Pollutants in runoff from roads - suspended solids, heavy metals and excess nutrients - can get into watersheds, if not captured and filtered. And there are standard procedures in place to do just that using compost and sand under grass in bioslopes and bioswales along the roads.
They are pretty effective at catching the water and filtering it before the water hits wetlands, although roads with little or no shoulder space are especially challenging.
Now, a potentially better and very localized idea is being tested at NRRI.

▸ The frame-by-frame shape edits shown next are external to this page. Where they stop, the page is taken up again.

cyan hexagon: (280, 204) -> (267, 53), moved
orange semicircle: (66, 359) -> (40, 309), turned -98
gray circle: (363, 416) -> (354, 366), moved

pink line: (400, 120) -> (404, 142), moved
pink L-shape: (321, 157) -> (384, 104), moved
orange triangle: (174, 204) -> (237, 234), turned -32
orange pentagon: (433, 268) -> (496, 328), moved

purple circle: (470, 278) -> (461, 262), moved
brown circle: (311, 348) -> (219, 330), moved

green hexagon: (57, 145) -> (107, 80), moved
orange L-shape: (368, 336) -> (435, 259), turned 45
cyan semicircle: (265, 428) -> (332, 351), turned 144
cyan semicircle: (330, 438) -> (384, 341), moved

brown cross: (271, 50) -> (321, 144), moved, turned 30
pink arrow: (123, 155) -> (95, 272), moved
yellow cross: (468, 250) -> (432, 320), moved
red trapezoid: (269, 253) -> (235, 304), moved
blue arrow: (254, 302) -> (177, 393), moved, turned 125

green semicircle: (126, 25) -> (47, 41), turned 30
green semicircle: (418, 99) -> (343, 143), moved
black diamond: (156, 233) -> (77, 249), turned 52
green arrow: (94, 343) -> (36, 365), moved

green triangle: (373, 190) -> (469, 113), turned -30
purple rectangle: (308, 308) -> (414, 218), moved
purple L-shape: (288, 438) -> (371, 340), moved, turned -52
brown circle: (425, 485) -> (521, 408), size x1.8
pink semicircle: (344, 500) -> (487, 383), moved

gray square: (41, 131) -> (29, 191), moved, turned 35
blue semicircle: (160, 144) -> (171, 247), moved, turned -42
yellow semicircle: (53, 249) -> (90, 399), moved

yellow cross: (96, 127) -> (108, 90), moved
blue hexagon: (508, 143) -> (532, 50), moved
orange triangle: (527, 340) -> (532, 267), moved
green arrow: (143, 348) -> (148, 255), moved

NRRI Scientists Kurt Johnson and Meijun Cai are experimenting with mixtures of muck (heavy on the clay and some organic material), peat that was stockpiled after a road construction project, and taconite tailings waste rock. Each material has its advantages and disadvantages, so the researchers are experimenting with which “recipe” works.
“It has to support vegetation and it has to filter chemicals in the stormwater,” said Johnson. “And, of course, they have to be native plants, so I’m looking at the biology and plant growth potential.”
Cai is an environmental engineer, so she’s working on the chemical efficiency side of the materials. Another part of the team is with UMD’s Civil Engineering Department to develop the water storage requirements for the materials.
“We’re comparing our mixes to the standard compost/sand mix,” said Cai. “If it works and the performance is good, we can use these local waste resources for local projects.”